“Governo” Si riavvia la concertazione

19/01/2007
    venerdì 19 gennaio 2007

    Pagina 9 – Economia

      ECONOMIA E POLITICA

      La presidenza del Consiglio traccia la rotta del confronto con le parti sociali: due tavoli su pensioni-Welfare e competitività-liberalizzazioni

        Il governo riavvia la concertazione

          Domenica sindacati a palazzo Chigi. Pensioni, i paletti del Prc

            Roberto Mania

              ROMA – Riparte la concertazione. Il governo ha convocato per domenica i sindacati a Palazzo Chigi e oggi avvierà i primi incontri informali con le organizzazioni delle piccole imprese. La prossima settimana sarà la volta di Confindustria.

              Sul tavolo la realizzazione dell´Agenda di Caserta, compreso il capitolo previdenza. Il premier Romano Prodi punta ad un "patto per la produttività" (dalla pubblica amministrazione alle liberalizzazioni, dal Sud alla contrattazione integrativa) e alla riforma complessiva del welfare state con due obiettivi – ha spiegato lo stesso Prodi in una lettera all´Espresso – a cui non intende «rinunciare»: garantire ai giovani una pensione «decente» e aumentare le pensioni più basse, in un paese – ha aggiunto – in cui due milioni di persone ricevono meno di 400 euro al mese.

              Il confronto, con la regia di Palazzo Chigi, e allargato ai ministri competenti, da Padoa-Schioppa (Economia) a Damiano (Lavoro) a Bersani (Sviluppo), andrà avanti fino alla presentazione del prossimo Dpef (il Documento di programmazione economica e finanziaria).

              Il riavvio, seppur informale, della concertazione permette di stemperare la polemica con i sindacati che chiedono al governo di parlare con una voce sola.

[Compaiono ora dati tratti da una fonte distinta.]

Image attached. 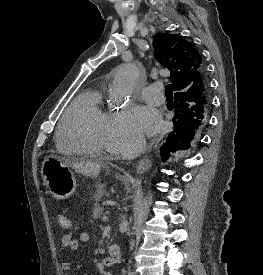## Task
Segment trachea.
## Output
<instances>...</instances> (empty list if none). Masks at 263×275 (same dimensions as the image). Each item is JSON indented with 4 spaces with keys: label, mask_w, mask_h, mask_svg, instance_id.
I'll return each mask as SVG.
<instances>
[{
    "label": "trachea",
    "mask_w": 263,
    "mask_h": 275,
    "mask_svg": "<svg viewBox=\"0 0 263 275\" xmlns=\"http://www.w3.org/2000/svg\"><path fill=\"white\" fill-rule=\"evenodd\" d=\"M165 94L167 98L173 97V86L172 84H168L165 88Z\"/></svg>",
    "instance_id": "trachea-1"
}]
</instances>
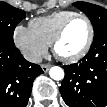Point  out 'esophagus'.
Masks as SVG:
<instances>
[{
  "label": "esophagus",
  "instance_id": "34e87169",
  "mask_svg": "<svg viewBox=\"0 0 107 107\" xmlns=\"http://www.w3.org/2000/svg\"><path fill=\"white\" fill-rule=\"evenodd\" d=\"M51 65L50 64H42L41 68L42 70L46 73L50 69Z\"/></svg>",
  "mask_w": 107,
  "mask_h": 107
}]
</instances>
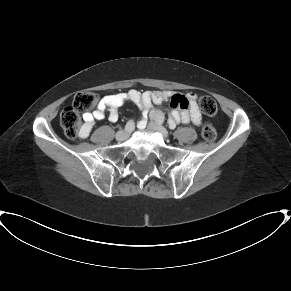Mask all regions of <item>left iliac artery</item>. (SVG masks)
<instances>
[{"label":"left iliac artery","mask_w":291,"mask_h":291,"mask_svg":"<svg viewBox=\"0 0 291 291\" xmlns=\"http://www.w3.org/2000/svg\"><path fill=\"white\" fill-rule=\"evenodd\" d=\"M163 120H164L163 115H162V114H158V115H157V121H159V122H163Z\"/></svg>","instance_id":"obj_1"}]
</instances>
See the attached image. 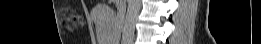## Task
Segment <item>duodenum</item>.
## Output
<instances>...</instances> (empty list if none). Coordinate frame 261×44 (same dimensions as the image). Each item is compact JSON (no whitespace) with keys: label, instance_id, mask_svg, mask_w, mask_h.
Masks as SVG:
<instances>
[{"label":"duodenum","instance_id":"410a0bca","mask_svg":"<svg viewBox=\"0 0 261 44\" xmlns=\"http://www.w3.org/2000/svg\"><path fill=\"white\" fill-rule=\"evenodd\" d=\"M123 21H124L123 12H121L120 15H119V24H120L121 27H123Z\"/></svg>","mask_w":261,"mask_h":44}]
</instances>
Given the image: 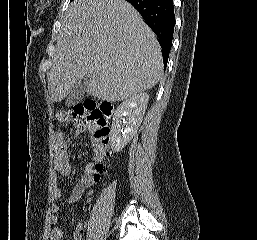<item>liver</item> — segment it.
<instances>
[{"mask_svg": "<svg viewBox=\"0 0 257 240\" xmlns=\"http://www.w3.org/2000/svg\"><path fill=\"white\" fill-rule=\"evenodd\" d=\"M47 74L54 102L88 76L89 95L121 101L154 87L163 75L153 31L125 0H74L64 13Z\"/></svg>", "mask_w": 257, "mask_h": 240, "instance_id": "obj_1", "label": "liver"}]
</instances>
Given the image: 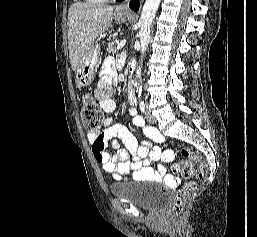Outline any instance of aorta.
Here are the masks:
<instances>
[{"label":"aorta","mask_w":257,"mask_h":237,"mask_svg":"<svg viewBox=\"0 0 257 237\" xmlns=\"http://www.w3.org/2000/svg\"><path fill=\"white\" fill-rule=\"evenodd\" d=\"M160 2L161 0H145L144 6L141 12V17L139 19V24L141 27L139 31L140 46H141V62L151 39L152 23L155 18L158 7L160 5ZM136 77L141 79L140 65L137 68ZM136 86H137L138 96L140 97L142 93V89L141 87H138V84H136Z\"/></svg>","instance_id":"obj_1"}]
</instances>
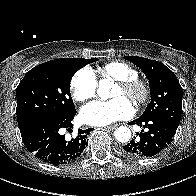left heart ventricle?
Returning <instances> with one entry per match:
<instances>
[{"mask_svg": "<svg viewBox=\"0 0 196 196\" xmlns=\"http://www.w3.org/2000/svg\"><path fill=\"white\" fill-rule=\"evenodd\" d=\"M112 97L116 98V97H124L127 100L131 99V95L124 91L122 88H120L118 85L115 86L113 93H112Z\"/></svg>", "mask_w": 196, "mask_h": 196, "instance_id": "obj_1", "label": "left heart ventricle"}]
</instances>
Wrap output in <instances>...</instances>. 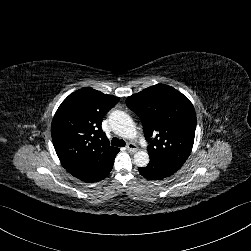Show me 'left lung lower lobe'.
<instances>
[{"label": "left lung lower lobe", "mask_w": 251, "mask_h": 251, "mask_svg": "<svg viewBox=\"0 0 251 251\" xmlns=\"http://www.w3.org/2000/svg\"><path fill=\"white\" fill-rule=\"evenodd\" d=\"M150 162L146 167L138 168L139 173L147 179L162 180L171 176L181 168V164L149 155Z\"/></svg>", "instance_id": "left-lung-lower-lobe-1"}]
</instances>
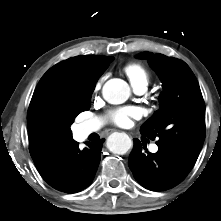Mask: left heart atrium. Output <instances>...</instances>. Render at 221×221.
I'll use <instances>...</instances> for the list:
<instances>
[{
  "instance_id": "obj_1",
  "label": "left heart atrium",
  "mask_w": 221,
  "mask_h": 221,
  "mask_svg": "<svg viewBox=\"0 0 221 221\" xmlns=\"http://www.w3.org/2000/svg\"><path fill=\"white\" fill-rule=\"evenodd\" d=\"M139 115V109L130 106L110 112V119L115 125L126 127L131 124L133 118H137Z\"/></svg>"
}]
</instances>
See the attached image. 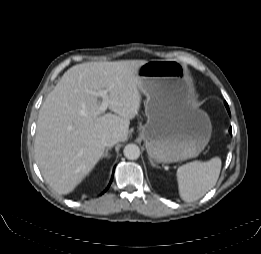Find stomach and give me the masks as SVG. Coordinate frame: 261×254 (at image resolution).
Listing matches in <instances>:
<instances>
[{
  "instance_id": "0dacf381",
  "label": "stomach",
  "mask_w": 261,
  "mask_h": 254,
  "mask_svg": "<svg viewBox=\"0 0 261 254\" xmlns=\"http://www.w3.org/2000/svg\"><path fill=\"white\" fill-rule=\"evenodd\" d=\"M137 75L147 116L140 137L150 158L172 163L198 156L210 140L212 125L192 104L185 67L175 60H152L140 66Z\"/></svg>"
}]
</instances>
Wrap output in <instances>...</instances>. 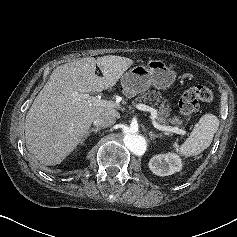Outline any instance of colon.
Returning a JSON list of instances; mask_svg holds the SVG:
<instances>
[{
    "label": "colon",
    "mask_w": 237,
    "mask_h": 237,
    "mask_svg": "<svg viewBox=\"0 0 237 237\" xmlns=\"http://www.w3.org/2000/svg\"><path fill=\"white\" fill-rule=\"evenodd\" d=\"M213 100L212 90L203 85L188 88L181 96L179 108L183 115L191 116L199 109V101L211 102Z\"/></svg>",
    "instance_id": "colon-1"
}]
</instances>
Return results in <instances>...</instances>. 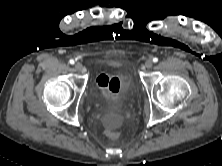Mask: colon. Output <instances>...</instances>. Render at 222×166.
I'll return each mask as SVG.
<instances>
[{
	"label": "colon",
	"mask_w": 222,
	"mask_h": 166,
	"mask_svg": "<svg viewBox=\"0 0 222 166\" xmlns=\"http://www.w3.org/2000/svg\"><path fill=\"white\" fill-rule=\"evenodd\" d=\"M107 136L111 139H117L119 137V132L115 130H107Z\"/></svg>",
	"instance_id": "obj_1"
}]
</instances>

Un invito diventato più pressante dopo che ieri Rifondazione comunista ha scoperto le carte, presentando un pacchetto corposo di proposte per la riforma della previdenza. Il perno del modello previdenziale disegnato da Rifondazione resta la pensione pubblica obbligatoria con un tasso di sostituzione (cioè il rapporto con l´ultima retribuzione) del 65-70 per cento. E poi una soglia minima pensionistica di 600 euro; la possibilità di dirottare il Tfr ad un fondo presso l´Inps per rinforzare la pensione obbligatoria senza dovere ricorrere ai fondi integrativi; l´unificazione, infine, di tutti gli enti previdenziali (Inps, Inpad, Inail). Seguono due no pesanti: no all´aumento dell´età pensionabile, se non su base volontaria e con adeguati incentivi; e no agli eventuali disincentivi ad andare in pensione di anzianità. Eppure di un inevitabile allungamento dell´età lavorativa ha parlato il ministro Padoa-Schioppa intervistato da Economix, certo anche che sull´età pensionabile l´accordo si troverà.

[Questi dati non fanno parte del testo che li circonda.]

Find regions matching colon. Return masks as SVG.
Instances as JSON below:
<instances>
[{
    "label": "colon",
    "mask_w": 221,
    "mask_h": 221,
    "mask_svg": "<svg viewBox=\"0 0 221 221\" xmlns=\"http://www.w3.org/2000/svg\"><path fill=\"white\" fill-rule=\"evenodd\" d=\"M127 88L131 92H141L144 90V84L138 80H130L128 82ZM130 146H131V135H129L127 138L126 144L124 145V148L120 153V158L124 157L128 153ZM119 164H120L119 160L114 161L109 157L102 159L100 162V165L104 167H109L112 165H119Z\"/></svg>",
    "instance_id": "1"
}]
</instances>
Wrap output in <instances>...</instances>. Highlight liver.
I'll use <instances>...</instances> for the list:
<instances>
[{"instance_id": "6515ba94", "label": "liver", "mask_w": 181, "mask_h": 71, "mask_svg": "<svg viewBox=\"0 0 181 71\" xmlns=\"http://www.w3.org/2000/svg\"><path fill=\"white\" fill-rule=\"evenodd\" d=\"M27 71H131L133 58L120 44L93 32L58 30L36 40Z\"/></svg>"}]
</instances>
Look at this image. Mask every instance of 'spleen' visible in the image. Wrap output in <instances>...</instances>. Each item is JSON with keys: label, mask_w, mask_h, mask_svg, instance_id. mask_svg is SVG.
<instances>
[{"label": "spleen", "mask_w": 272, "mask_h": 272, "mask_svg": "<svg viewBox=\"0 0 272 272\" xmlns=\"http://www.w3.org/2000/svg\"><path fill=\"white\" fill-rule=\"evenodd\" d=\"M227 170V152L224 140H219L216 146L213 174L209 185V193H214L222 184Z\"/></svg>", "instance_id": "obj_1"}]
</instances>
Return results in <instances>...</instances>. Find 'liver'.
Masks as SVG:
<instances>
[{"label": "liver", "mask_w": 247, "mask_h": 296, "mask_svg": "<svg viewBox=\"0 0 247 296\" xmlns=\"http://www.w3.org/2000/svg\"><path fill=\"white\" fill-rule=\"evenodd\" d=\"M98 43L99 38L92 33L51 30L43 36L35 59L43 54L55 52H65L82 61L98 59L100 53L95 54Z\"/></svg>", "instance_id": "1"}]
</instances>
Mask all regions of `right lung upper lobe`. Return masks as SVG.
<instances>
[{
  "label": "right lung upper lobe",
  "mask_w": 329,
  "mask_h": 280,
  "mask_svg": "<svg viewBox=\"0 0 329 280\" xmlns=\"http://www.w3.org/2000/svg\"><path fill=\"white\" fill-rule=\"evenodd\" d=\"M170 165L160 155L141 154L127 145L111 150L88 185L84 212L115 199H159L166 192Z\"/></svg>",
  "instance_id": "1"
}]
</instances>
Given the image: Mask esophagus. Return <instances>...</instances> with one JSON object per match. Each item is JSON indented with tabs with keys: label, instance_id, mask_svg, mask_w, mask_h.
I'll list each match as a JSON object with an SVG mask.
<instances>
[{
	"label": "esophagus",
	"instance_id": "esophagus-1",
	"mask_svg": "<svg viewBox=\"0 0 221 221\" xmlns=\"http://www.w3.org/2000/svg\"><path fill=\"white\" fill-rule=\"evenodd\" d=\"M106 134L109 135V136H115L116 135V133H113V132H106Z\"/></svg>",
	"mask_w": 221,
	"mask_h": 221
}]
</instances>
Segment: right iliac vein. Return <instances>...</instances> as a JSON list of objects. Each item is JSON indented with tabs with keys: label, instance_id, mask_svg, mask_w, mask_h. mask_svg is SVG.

              Per il presente Rifondazione chiede di abolire tout court lo "scalone" di Maroni (quello che dal primo gennaio del 2008 innalza l´età minima per la pensione di anzianità da 57 anni a 60), di non toccare i coefficienti di trasformazione (che servono per calcolare la pensione in base alle aspettative di vita).

              La "piattaforma" di Rifondazione, che a maggio intende presentare a Milano le sue proposte anche sulla politica industriale a oltre un decennio dalle prime privatizzazioni, è lontana da quella illustrata solo qualche giorno fa dal ministro del Lavoro Damiano, al seminario dell´Ulivo dedicato al welfare. «Non c´è dubbio – ha commentato sarcastico Tiziano Treu della Margherita – che è facile promettere la luna. Il problema è che ci vorrebbero anche le risorse finanziarie». In particolare sul nodo dello "scalone", Damiano pensa ad un intervento correttivo per attenuare il passaggio brusco da 57 a 60 anni.

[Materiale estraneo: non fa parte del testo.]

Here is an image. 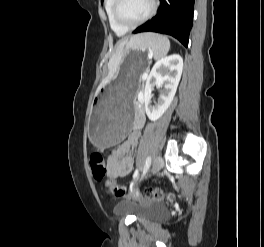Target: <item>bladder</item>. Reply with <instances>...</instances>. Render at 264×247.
<instances>
[{
	"instance_id": "obj_1",
	"label": "bladder",
	"mask_w": 264,
	"mask_h": 247,
	"mask_svg": "<svg viewBox=\"0 0 264 247\" xmlns=\"http://www.w3.org/2000/svg\"><path fill=\"white\" fill-rule=\"evenodd\" d=\"M116 211L121 214L132 213L142 220H157L164 216V210L154 203H136L131 200L119 202Z\"/></svg>"
}]
</instances>
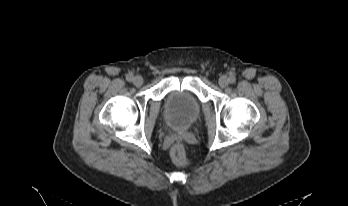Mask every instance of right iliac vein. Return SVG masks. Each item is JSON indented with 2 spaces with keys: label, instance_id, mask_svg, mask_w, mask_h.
<instances>
[{
  "label": "right iliac vein",
  "instance_id": "obj_1",
  "mask_svg": "<svg viewBox=\"0 0 348 206\" xmlns=\"http://www.w3.org/2000/svg\"><path fill=\"white\" fill-rule=\"evenodd\" d=\"M133 84L137 87L141 86L143 84V78L139 75L135 76L133 78Z\"/></svg>",
  "mask_w": 348,
  "mask_h": 206
}]
</instances>
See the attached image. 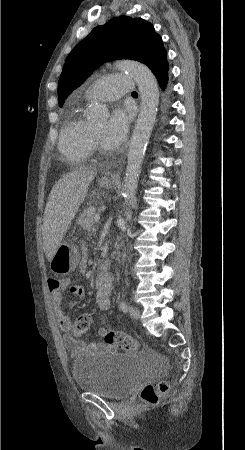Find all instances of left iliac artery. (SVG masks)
Here are the masks:
<instances>
[{
    "label": "left iliac artery",
    "instance_id": "1",
    "mask_svg": "<svg viewBox=\"0 0 245 450\" xmlns=\"http://www.w3.org/2000/svg\"><path fill=\"white\" fill-rule=\"evenodd\" d=\"M120 308L122 311L127 312L128 311V306L125 302H121L120 303Z\"/></svg>",
    "mask_w": 245,
    "mask_h": 450
}]
</instances>
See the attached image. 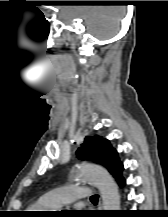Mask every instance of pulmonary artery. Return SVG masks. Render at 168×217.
I'll return each instance as SVG.
<instances>
[{
	"mask_svg": "<svg viewBox=\"0 0 168 217\" xmlns=\"http://www.w3.org/2000/svg\"><path fill=\"white\" fill-rule=\"evenodd\" d=\"M91 196V189L79 185H67L45 192L40 200L50 209H59L74 201Z\"/></svg>",
	"mask_w": 168,
	"mask_h": 217,
	"instance_id": "pulmonary-artery-1",
	"label": "pulmonary artery"
}]
</instances>
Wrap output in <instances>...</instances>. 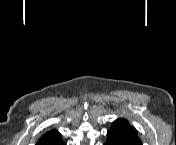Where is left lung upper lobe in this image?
Returning a JSON list of instances; mask_svg holds the SVG:
<instances>
[{"mask_svg": "<svg viewBox=\"0 0 176 145\" xmlns=\"http://www.w3.org/2000/svg\"><path fill=\"white\" fill-rule=\"evenodd\" d=\"M108 133L118 137L126 145H142L138 134L129 122L123 118H118L112 123Z\"/></svg>", "mask_w": 176, "mask_h": 145, "instance_id": "1", "label": "left lung upper lobe"}]
</instances>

              Ma la mossa del Prc, al di là di molte convergenze («quella di Rifondazione mi sembra una buona proposta», ha detto il leader della Uil, Luigi Angeletti) non può non preoccupare i sindacati che rischiano di essere scavalcati sul proprio terreno, quello sociale. Da qui l´allarme di Guglielmo Epifani, segretario generale della Cgil: «Se la maggioranza e il governo non fanno la riforma ci teniamo quella fatta dal governo precedente. Questo implica un´assunzione di responsabilità. Tocca a Prc e Ulivo trovare una sintesi».